# Characterizing sleep-related phenotypes with patient-reported outcomes in Parkinson’s disease

**Authors:** Sandeep Grover, Celina Chand, Mollie McKenzie Acuff, Joshua Farahnik, Laurie K. Mischley

PMC · DOI: 10.3389/fnagi.2025.1630150 · Frontiers in Aging Neuroscience · 2025-10-16

## TL;DR

This study explores how sleep problems in Parkinson’s disease are linked to various symptoms like fatigue and anxiety, using patient-reported outcomes to better understand their impact on quality of life.

## Contribution

The study introduces a detailed characterization of sleep-related phenotypes in Parkinson’s disease using the PRO-PD tool for symptom-level analysis.

## Key findings

- 70.2% of Parkinson’s disease patients reported poor sleep quality using the PSQI.
- Poor sleep quality was strongly correlated with self-reported insomnia, fatigue, anxiety, and depression.
- The PRO-PD identified additional symptoms like poor balance and social withdrawal linked to sleep disturbances.

## Abstract

Sleep disturbances are common in Parkinson’s disease (PD) and significantly impact patients’ quality of life. However, the clinical symptoms associated with poor sleep remain underexplored. The Patient-Reported Outcomes in PD (PRO-PD) is a remote patient monitoring tool enabling symptom-level resolution. The goal of this study was to use the PRO-PD to describe symptomatic differences associated with sleep quality.

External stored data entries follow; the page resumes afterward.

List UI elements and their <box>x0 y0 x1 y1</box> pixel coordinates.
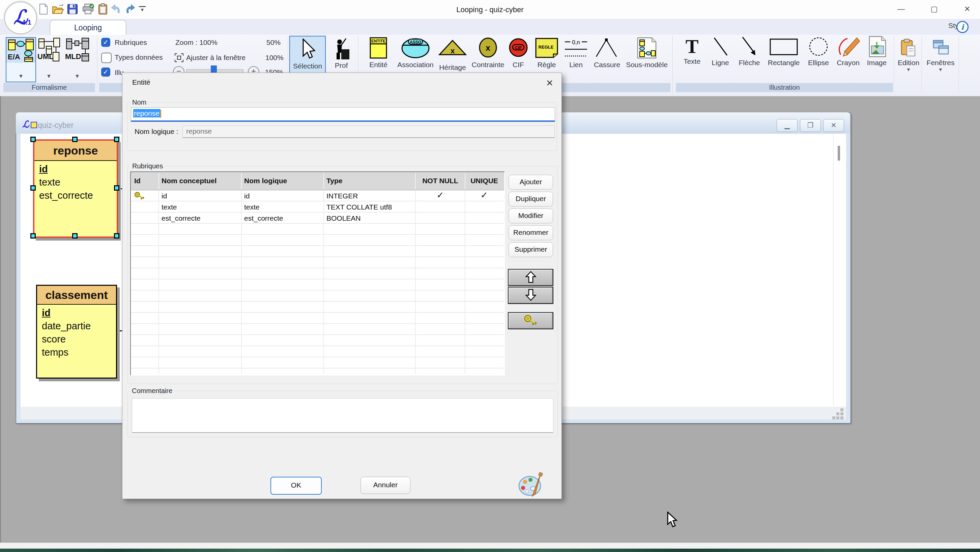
selection-handle[interactable] <box>114 233 119 239</box>
supprimer-button[interactable]: Supprimer <box>509 242 553 257</box>
tool-image[interactable]: Image <box>863 36 890 72</box>
tab-looping[interactable]: Looping <box>50 20 126 35</box>
modifier-button[interactable]: Modifier <box>509 209 553 223</box>
entity-reponse[interactable]: reponse id texte est_correcte <box>33 139 118 238</box>
redo-icon[interactable] <box>124 3 136 15</box>
selection-handle[interactable] <box>30 185 36 191</box>
tool-crayon[interactable]: Crayon <box>834 36 863 72</box>
selection-handle[interactable] <box>72 137 78 142</box>
selection-handle[interactable] <box>30 137 36 142</box>
formalism-ea-button[interactable]: E/A <box>6 37 36 64</box>
close-button[interactable]: ✕ <box>959 3 975 15</box>
tool-cassure[interactable]: Cassure <box>591 36 623 72</box>
maximize-button[interactable]: ▢ <box>926 3 942 15</box>
text-caret <box>160 110 161 118</box>
formalism-ea-dropdown[interactable]: ▼ <box>6 63 36 82</box>
tool-contrainte[interactable]: x Contrainte <box>469 36 506 72</box>
document-minimize-button[interactable]: ▁ <box>776 119 797 132</box>
tool-regle[interactable]: REGLE Règle <box>532 36 561 72</box>
check-icon: ✓ <box>103 68 108 76</box>
entity-classement[interactable]: classement id date_partie score temps <box>36 285 117 378</box>
resize-grip[interactable] <box>840 408 843 411</box>
rubriques-checkbox[interactable]: ✓ <box>101 38 110 47</box>
col-header-nom-logique[interactable]: Nom logique <box>244 172 287 190</box>
move-down-button[interactable] <box>508 287 554 304</box>
selection-handle[interactable] <box>114 185 119 191</box>
types-donnees-checkbox[interactable] <box>101 53 111 63</box>
toggle-key-button[interactable] <box>508 312 554 329</box>
tool-fleche[interactable]: Flèche <box>735 36 764 72</box>
table-row[interactable]: texte <box>162 201 177 212</box>
entite-icon: ENTITE <box>369 37 388 59</box>
svg-text:ASSO: ASSO <box>410 40 421 45</box>
fenetres-menu-button[interactable]: Fenêtres ▼ <box>924 36 957 72</box>
group-separator <box>673 37 673 93</box>
more-commands-icon[interactable]: ▼ <box>139 6 146 11</box>
undo-icon[interactable] <box>110 3 122 15</box>
illustrations-checkbox[interactable]: ✓ <box>101 67 110 77</box>
minimize-button[interactable]: — <box>893 3 909 15</box>
new-document-icon[interactable] <box>38 3 49 15</box>
fit-to-window-button[interactable]: Ajuster à la fenêtre <box>186 54 245 62</box>
move-up-button[interactable] <box>508 269 554 286</box>
info-icon[interactable]: i <box>956 21 969 33</box>
vertical-scrollbar-thumb[interactable] <box>838 146 840 161</box>
tool-heritage[interactable]: x Héritage <box>436 36 469 72</box>
fit-to-window-icon <box>175 53 183 64</box>
dupliquer-button[interactable]: Dupliquer <box>509 191 553 206</box>
selection-handle[interactable] <box>114 137 119 142</box>
open-folder-icon[interactable] <box>52 3 64 15</box>
document-restore-button[interactable]: ❐ <box>800 119 821 132</box>
table-row[interactable]: id <box>162 190 167 201</box>
group-separator <box>922 37 922 93</box>
ribbon-tab-row <box>0 19 980 35</box>
commentaire-textarea[interactable] <box>132 398 554 433</box>
dialog-close-icon[interactable]: ✕ <box>542 77 557 89</box>
document-close-button[interactable]: ✕ <box>823 119 844 132</box>
print-icon[interactable] <box>82 3 94 15</box>
col-header-not-null[interactable]: NOT NULL <box>415 172 465 190</box>
prof-tool-button[interactable]: Prof <box>326 36 357 72</box>
fenetres-windows-icon <box>931 38 950 57</box>
tool-rectangle[interactable]: Rectangle <box>765 36 803 72</box>
looping-app-logo[interactable]: ℒ 4.1 <box>4 2 37 34</box>
formalism-uml-dropdown[interactable]: ▼ <box>37 63 61 81</box>
annuler-button[interactable]: Annuler <box>361 477 410 494</box>
tool-association[interactable]: ASSO Association <box>395 36 436 72</box>
paste-clipboard-icon[interactable] <box>97 3 109 15</box>
zoom-preset-100[interactable]: 100% <box>266 54 283 62</box>
col-header-id[interactable]: Id <box>134 172 141 190</box>
desktop-wallpaper-sliver <box>0 549 980 552</box>
app-bottom-strip <box>0 542 980 549</box>
tool-lien[interactable]: 0,n Lien <box>563 36 590 72</box>
edition-menu-button[interactable]: Edition ▼ <box>896 36 921 72</box>
save-icon[interactable] <box>67 3 78 15</box>
formalism-uml-button[interactable]: UML <box>37 37 61 64</box>
zoom-preset-50[interactable]: 50% <box>266 38 281 46</box>
entity-attribute: est_correcte <box>34 190 117 201</box>
renommer-button[interactable]: Renommer <box>509 225 553 240</box>
col-header-unique[interactable]: UNIQUE <box>465 172 503 190</box>
tool-ellipse[interactable]: Ellipse <box>804 36 833 72</box>
window-title: Looping - quiz-cyber <box>0 5 980 14</box>
selection-handle[interactable] <box>72 233 78 239</box>
tool-texte[interactable]: T Texte <box>679 36 705 72</box>
tool-entite[interactable]: ENTITE Entité <box>361 36 395 72</box>
selection-handle[interactable] <box>30 233 36 239</box>
table-row[interactable]: est_correcte <box>162 212 200 224</box>
palette-icon[interactable] <box>517 472 545 499</box>
nom-input[interactable]: reponse <box>131 107 555 122</box>
not-null-check[interactable]: ✓ <box>415 190 465 201</box>
tool-ligne[interactable]: Ligne <box>707 36 734 72</box>
formalism-mld-button[interactable]: MLD <box>65 37 91 64</box>
unique-check[interactable]: ✓ <box>465 190 503 201</box>
col-header-type[interactable]: Type <box>326 172 342 190</box>
selection-tool-button[interactable]: Sélection <box>290 36 326 73</box>
formalism-mld-dropdown[interactable]: ▼ <box>65 63 90 81</box>
tool-cif[interactable]: CIF CIF <box>507 36 530 72</box>
ajouter-button[interactable]: Ajouter <box>509 175 553 190</box>
col-header-nom-conceptuel[interactable]: Nom conceptuel <box>162 172 216 190</box>
entity-attribute: date_partie <box>37 321 116 332</box>
ok-button[interactable]: OK <box>270 477 322 495</box>
tool-sous-modele[interactable]: Sous-modèle <box>624 36 670 72</box>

A cross-sectional analysis was conducted using baseline data of an ongoing prospective cohort study of patients with idiopathic PD (IPD). Sleep quality was assessed using the Pittsburgh Sleep Quality Index (PSQI), while disease severity was evaluated using the PRO-PD. Multivariable regression analysis was performed to judge the association between PSQI and PRO-PD, adjusting for age, gender, income, and years since diagnosis.

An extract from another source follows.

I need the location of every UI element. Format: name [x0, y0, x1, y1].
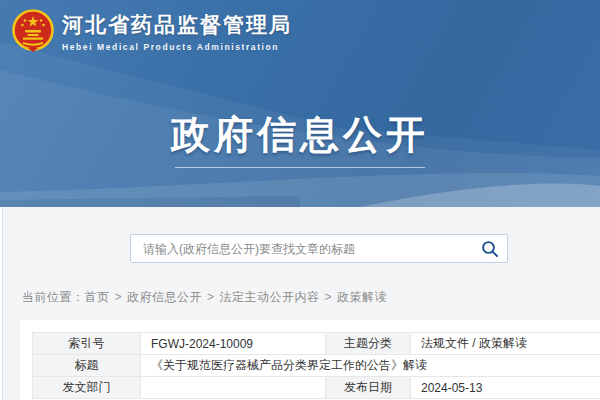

Among 331 participants, 70.2% of patients with IPD reported poor sleep quality (PSQI>5). Furthermore, a significant positive correlation was observed between PSQI scores and PRO-PD scores (p = 2.24 × 10−12). Multivariable regression analysis confirmed this association, with each unit increase in the PSQI score corresponding to a 39.7-unit increase in the PRO-PD score (p = 1.25 × 10−8). Sleep quality was most strongly correlated with self-reported insomnia (ρ = 0.69), with moderate associations observed for fatigue, anxiety, poor balance, depression, and apathy (ρ = 0.29–0.37), and weaker associations with myalgia, visual complaints, cognition, restless legs, gait, posture, and urinary symptoms (ρ = 0.20–0.28).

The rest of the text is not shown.